Und dort gab es wahrhaftig Kaninchen, lange Reihen von Kaninchenställen hinter Rulles Holzschuppen mit schwarzen und weißen und grauen und gefleckten Kaninchen in jeder Größe. Pelle drückte die Nase gegen die Drahtgitter und spürte den lieblichen Geruch von Kaninchen und Heu und faden Löwenzahnblättern. Er blieb vor jedem Käfig lange stehen und schaute jedem einzelnen Kaninchen in die Augen.
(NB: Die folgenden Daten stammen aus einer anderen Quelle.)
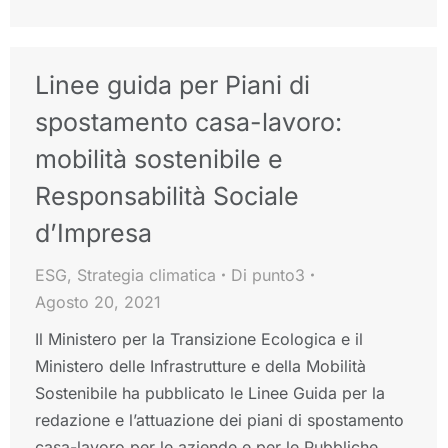
Linee guida per Piani di
spostamento casa-lavoro:
mobilità sostenibile e
Responsabilità Sociale
d’Impresa
ESG
,
Strategia climatica
Di
punto3
Agosto 20, 2021
Il Ministero per la Transizione Ecologica e il
Ministero delle Infrastrutture e della Mobilità
Sostenibile ha pubblicato le Linee Guida per la
redazione e l’attuazione dei piani di spostamento
casa-lavoro per le aziende e per le Pubbliche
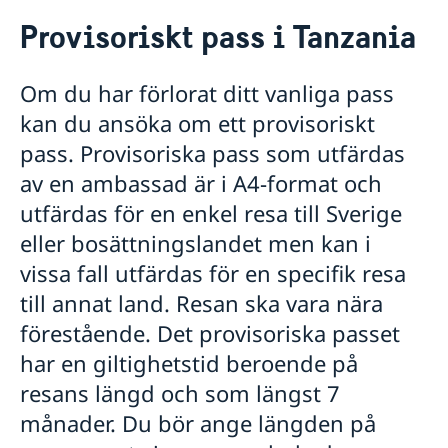
Rösta i Tanzania
Provisoriskt pass i Tanzania
Hjälp till svenskar i Tanzania
Rösta i Tanzania
Om du har förlorat ditt vanliga pass
Akut hjälp
kan du ansöka om ett provisoriskt
Hjälp till självhjälp
Pass
Om olyckan är framme
pass. Provisoriska pass som utfärdas
Förnyelse av pass för vuxna
Om du blir sjuk och har försäkring
av en ambassad är i A4-format och
Om att ansöka om pass och nationellt id-kort
Förnyelse av pass för barn under 18 år
utfärdas för en enkel resa till Sverige
Ansökan om pass för barn under 18 år
eller bosättningslandet men kan i
Provisoriskt pass
vissa fall utfärdas för en specifik resa
Nationellt id-kort
Samordningsnummer
till annat land. Resan ska vara nära
Anmälan eller ändring av namn
förestående. Det provisoriska passet
Körkort
har en giltighetstid beroende på
Legaliseringar
Avgifter
resans längd och som längst 7
Vigsel i Tanzania
månader. Du bör ange längden på
Reseinformation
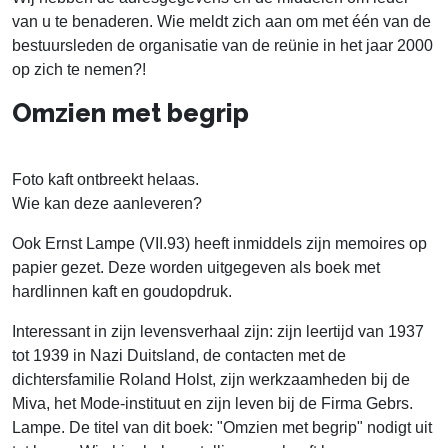
van u te benaderen. Wie meldt zich aan om met één van de
bestuursleden de organisatie van de reünie in het jaar 2000
op zich te nemen?!
Omzien met begrip
Foto kaft ontbreekt helaas.
Wie kan deze aanleveren?
Ook Ernst Lampe (VII.93) heeft inmiddels zijn memoires op
papier gezet. Deze worden uitgegeven als boek met
hardlinnen kaft en goudopdruk.
Interessant in zijn levensverhaal zijn: zijn leertijd van 1937
tot 1939 in Nazi Duitsland, de contacten met de
dichtersfamilie Roland Holst, zijn werkzaamheden bij de
Miva, het Mode-instituut en zijn leven bij de Firma Gebrs.
Lampe. De titel van dit boek: "Omzien met begrip" nodigt uit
In einem Käfig aber saß ein kleines einsames, puscheliges, weiß-und braungeflecktes Kaninchen und fraß Löwenzahnblätter, wobei seine Nase auf und nieder ging.
»Das da«, sagte Pelle. Dann sagte er nichts weiter, betrachtete nur das Kaninchen und überlegte, wie es wohl wäre, wenn man es auf dem Arm hätte.
»Es ist das häßlichste von der ganzen Bande«, sagte Tjorven. Pelle guckte das Braungefleckte zärtlich an.
»Wirklich? Aber es hat so was Treues in den Augen, finde ich.«
Rulle auf Lillasken war ein alter Junggeselle, der allein auf seiner Insel lebte und sich von Fischfang und Kaninchenzucht ernährte. Einmal in der Woche fuhr er nach Saltkrokan hinüber und kaufte in Grankvists Geschäft seinen Schnupftabak und seinen Kaffee und was er sonst noch brauchte. Darum hatte er Tjorven nicht entgehen können, ebensowenig wie irgendein anderer Mensch in den Schären um Saltkrokan.